It sounds completely surreal to me that Elrond and Cirdan expected from Isildur to listen to them. What were they thinking??!! ha ha ha


----------



## Squint-eyed Southerner (Jul 18, 2018)

Have you read "Of the Rings of Power and the Third Age"? The answers lie there.


----------



## Gilgaearel (Jul 18, 2018)

About the Last Alliance that wasn't the last one? I have read what you suggest but then again I'm not sure why this Alliance was called as the last one.


----------



## Squint-eyed Southerner (Jul 18, 2018)

I was referring to the last part of your post.

Of the Last Alliance, Elrond says, in LOTR:

_'Never again shall there be any such league of Elves and Men; for Men multiply and the Firstborn decrease; and the two kindred are estranged'.
_
And so it proved.


----------



## Deleted member 12094 (Jul 19, 2018)

Be advised first! Some long reflections, boring to most!!

I wish to add some thoughts following the suggestion of Gilgaearel and Ron Simpson that Tom Bombadil might have been a first choice as ringbearer on the way to the Mount Doom (see above #6 and #7).

Who is Tom Bombadil? Much ink flew over that simple question; after all, JRRT himself said (I quote from his letter 144):

_Tom Bombadil is not an important person – to the narrative._​
Actually, I think TB was "incorporated" somehow into the general legendarium, not unlike TH: JRRT’s person TB existed already in 1934.

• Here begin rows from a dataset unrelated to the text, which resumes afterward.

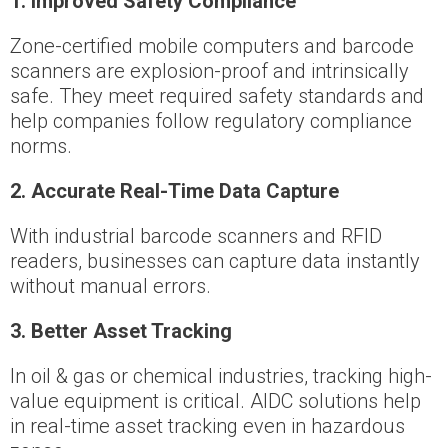
1️
. i
mproved Safety Compliance
Zone-certified mobile computers and barcode
scanners are explosion-proof and intrinsically
safe. They meet required safety standards and
help companies follow regulatory compliance
norms.
2️
.
Accurate Real-Time Data Capture
With industrial barcode scanners and RFID
readers, businesses can capture data instantly
without manual errors.
3️
.
Better Asset Tracking
In oil & gas or chemical industries, tracking high-
value equipment is critical. AIDC solutions help
in real-time asset tracking even in hazardous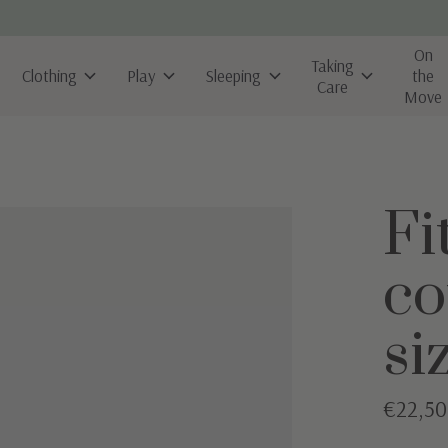
On
Taking
Clothing
Play
Sleeping
the
Care
Move
Fi
co
si
€22,50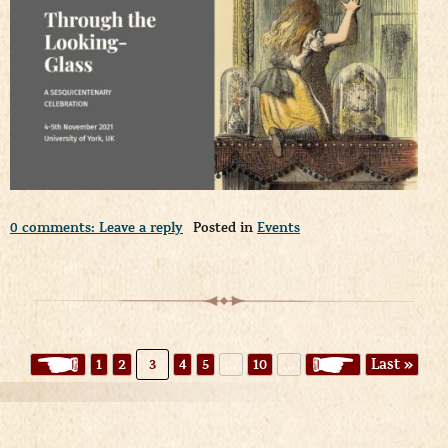
0 comments: Leave a reply
Posted in
Events
«
1
2
3
4
5
...
10
...
»
Last »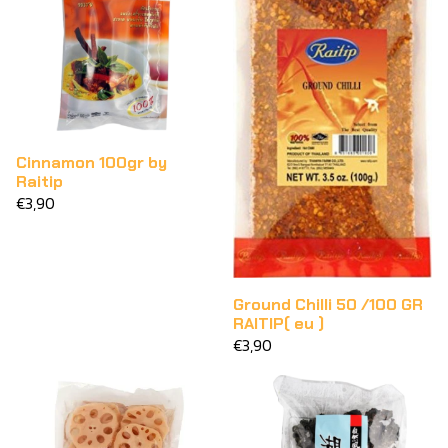
Cinnamon 100gr by
Raitip
€3,90
Ground Chilli 50 /100 GR
RAITIP( eu )
€3,90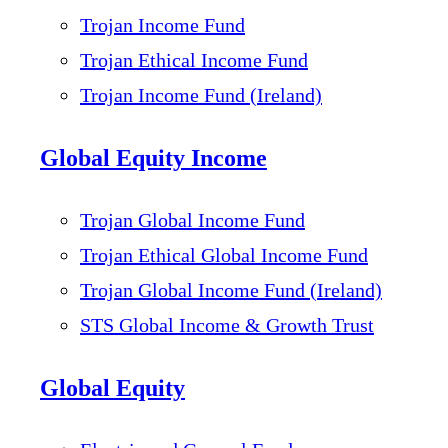
Trojan Income Fund
Trojan Ethical Income Fund
Trojan Income Fund (Ireland)
Global Equity Income
Trojan Global Income Fund
Trojan Ethical Global Income Fund
Trojan Global Income Fund (Ireland)
STS Global Income & Growth Trust
Global Equity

The option of TB as guardian was given due consideration at the council of Elrond (much unlike the option of sending eagles to Mount Doom, which annoys me rather much more!). Here are some of the things that were considered there:

_[Elrond:] 'He is a strange creature, but maybe I should have summoned him to our Council.’
‘He would not have come,’ said Gandalf. [...] 'And now he is withdrawn into a little land, within bounds that he has set, though none can see them, waiting perhaps for a change of days, and he will not step beyond them. [...] Such things {meaning the Ring etc} have no hold on his mind.’_​
JRRT explained in the same letter 144 that his LotR is fundamentally about a good and a bad side with both sides trying to take some control, then continues:

_But if you have, as it were taken 'a vow of poverty', renounced control, and take your delight in things for themselves without reference to yourself, watching, observing, and to some extent knowing, then the question of the rights and wrongs of power and control might become utterly meaningless to you, and the means of power quite valueless. It is a natural pacifist view, which always arises in the mind when there is a war. But the view of Rivendell seems to be that it is an excellent thing to have represented, but that there are in fact things with which it cannot cope; and upon which its existence nonetheless depends. Ultimately only the victory of the West will allow Bombadil to continue, or even to survive. Nothing would be left for him in the world of Sauron._​
That echoes some of the excellent reflections from Gilgaearel above. Yet, it is also why (let me quote this a second time):

_‘Such things have no hold on his mind.’_​
JRRT, having seen the horrors of war, clearly held on to a figure like Tom Bombadil for that personal view in his books. He must have wanted this pacifist idea in LotR (I think), yet could not give him central stage; so he apologetically stated in the same letter:

_As a story, I think it is good that there should be a lot of things unexplained (especially if an explanation actually exists); and I have perhaps from this point of view erred in trying to explain too much, and give too much past history. Many readers have, for instance, rather stuck at the Council of Elrond. And even in a mythical Age there must be some enigmas, as there always are. Tom Bombadil is one (intentionally)._​
He therewith also came a bit lightly over the question who is the oldest now: TB or Treebeard? Let’s hold our horses and not open that box of Pandora yet another time!! TB was more like a point of view, I think, which the author did not want any reader to forget. In my own personal opinion (with invited discussion most pleased) TB was:

his personification of pacifist views from people impressed by the horrors of war and notions of right and wrong fading after dreadful cruelty/losses on both sides of a war and progressively ununderstood by intellectuals like JRRT in the horrific battlefields of those times.
a statement of mind, rather than an actor in his story.
Any further opinions, greatly welcome!


----------



## Squint-eyed Southerner (Jul 19, 2018)

Good points, Meroe -- and not boring! I'll add a line:

_The power of the Ring over all concerned, even the Wizards or Emissaries, is not a delusion -- but it is not the whole picture, even of the then state and content of that part of the Universe.
_
This from a paragraph in Letter 153, at the top of which he had written

_I don't think Tom needs philosophizing about, and is not improved by it.
_
Of course, we won't let that stop us, will we?


----------



## Ron Simpson (Jul 26, 2018)

gentleDrift said:


> Even Saruman, presumably the greatest expert at Ring-Lore at the end of the Second Age did clearly not have complete knowledge of all the secrets of Ring-Making, otherwise he might have made one himself.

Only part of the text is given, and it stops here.